Deutsches Jazzfestival

Frankfurt

© Sascha Rheker

Von Stefan Michalzik. Nominal kein Schwerpunkt – insgeheim schon: Auch das 50. Deutsche Jazzfestival in Frankfurt hat in der gerade mächtig Furore machenden jungen Londoner Jazzszene geschürft. Der Pianist Kit Downes hat sich mit seiner neuen Gruppe Enemy um den Bassisten Frans Petter Eldh und den Schlagzeuger James Maddren auf einen Triojazz von klassisch-harmonischem Zuschnitt kapriziert, zwischen verhaltener Kantabilität und pulsierend-eruptiven Gesten. Die Trompeterin Laura Jurd brachte mit ihrem Quartett Dinosaur in ausgeprägtem Strukturbewusstsein Einflüsse wie Bartók und Strawinsky mit einem dezenten Groove überein.

Mit einer spektakulären motorischen Spannung reflektierte das Quartett Boulez Materialism um den Vibrafonisten Christopher Dell sowie Jonas Westergaard (b) und Christian Lillinger (dr) sowie den Live-Remixer Johannes Brecht frei die Texturen der seriellen Kompositionstechnik von Pierre Boulez. Nicht minder herausragend der polnische Pianist Marcin Wasilewski mit seinem Trio, der Züge des musikalischen Impressionismus von Ravel und Skrjabin anklingen ließ. Eine atemberaubende kollektive Emphase prägte den Auftritt des 81-jährigen amerikanischen Tenorsaxofonisten und Flötisten Charles Lloyd, eines Pioniers der spirituell motivierten Freiheit im Jazz, mit seinem Quintett. Frappierend die west-östliche Begegnung des Tenor- und Sopransaxofonisten Christof Lauer mit dem türkischen Nayspieler Kudsi Erguner in expressiv aufgeladenen improvisatorischen Umschlingungen.

Reichlich Szenenapplaus konnten sich der indische Tablaspieler Zakir Hussain und die Mitglieder des All-Star-Trios Cross Currents um den Tenor- und Sopransaxofonisten Chris Potter und den Bassisten Dave Holland ob einer Furiosität auf dem gut abgesicherten Hochplateau einer okzidental-orientalen improvisatorischen Fusion gewiss sein. Melodic Ornette, das Ornette-Coleman-Projekt des Pianisten Joachim Kühn mit der hr-Bigband unter Jim McNeely, bestach im Wechselspiel zwischen dem grandiosen Solistenensemble um Michel Portal (bcl, ss), François Moutin (b), Joey Baron (dr) und dem straff organisierten Orchesterklang.

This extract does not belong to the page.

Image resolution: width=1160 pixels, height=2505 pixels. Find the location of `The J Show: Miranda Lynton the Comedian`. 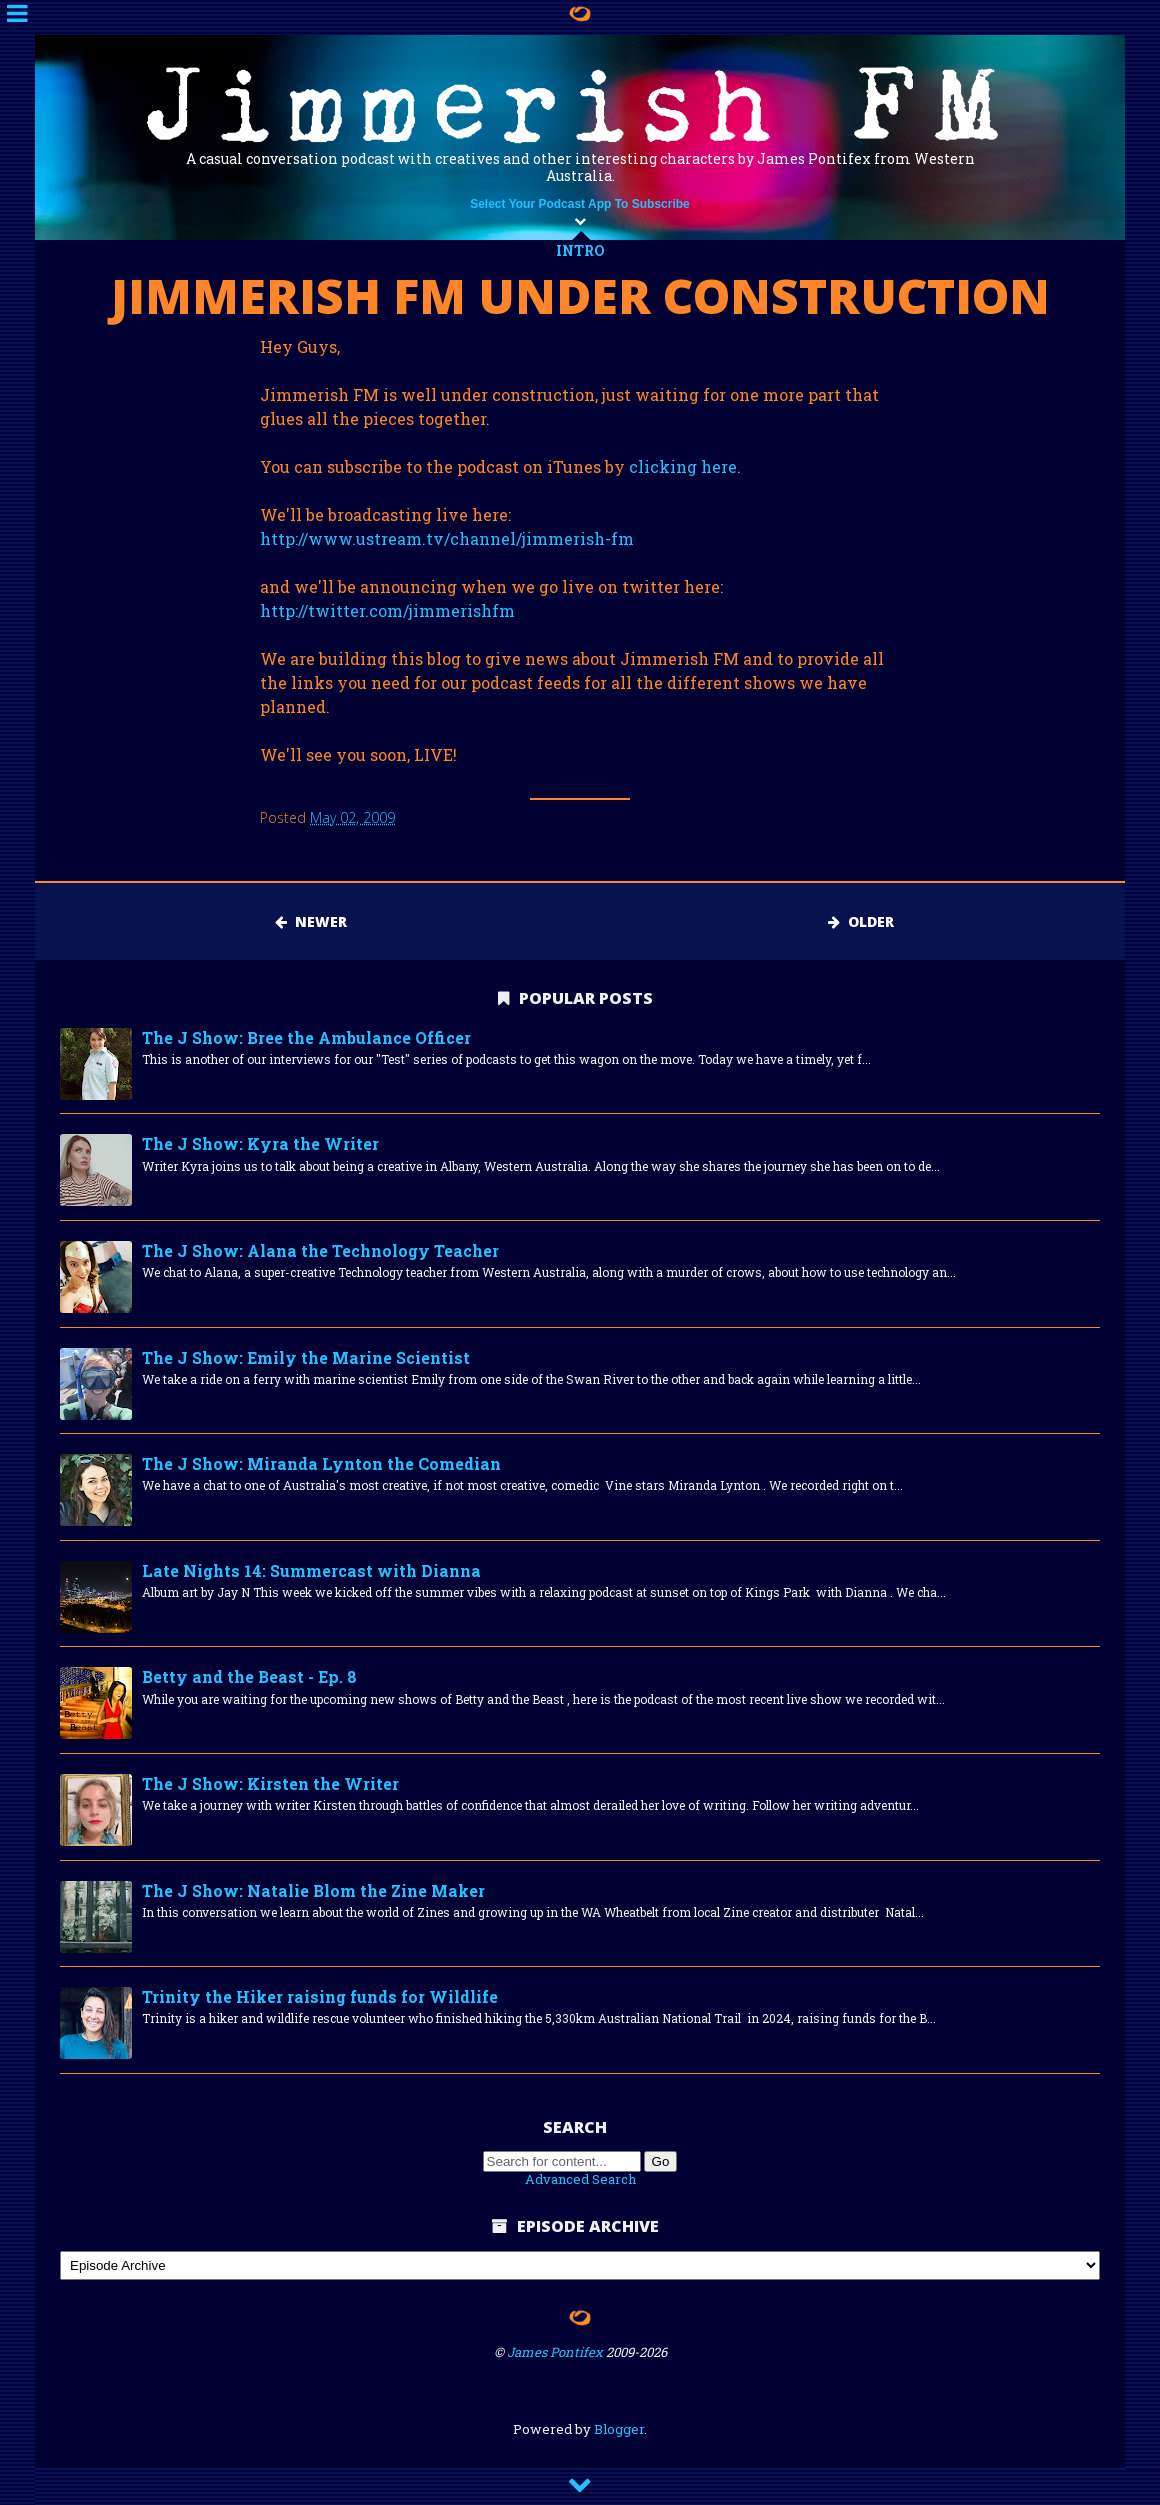

The J Show: Miranda Lynton the Comedian is located at coordinates (321, 1463).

Zu den Attraktionen des ersten Abends, der dem 50. Jubiläum des Münchner Labels ECM galt, gehörte das mit seinen schwebenden Klangfarbenspielen quasi prototypisch für den ECM-Sound stehende Quartett um den dänischen Gitarristen Jakob Bro wie auch das Ensemble Kolossus um den amerikanischen Bassisten Michael Formanek mit der hr-Bigband. Am altmodischsten waren – noch mal London – ausgerechnet die Hipster. Es ist vor allem das Erbe der 70er Jahre mit Fusionjazz und Funk, an das der Fender-Rhodes-Spieler Alfa Mist wie auch der in London lebende neuseeländische Schlagzeuger Myele Manzanza mit ihren Bands anknüpften. Nicht die Zukunft des Jazz, doch agierten hier improvisationsstarke Instrumentalisten, die Alfa Mists Sentenz „not jazzy enough for the jazzers“ spielend widerlegten.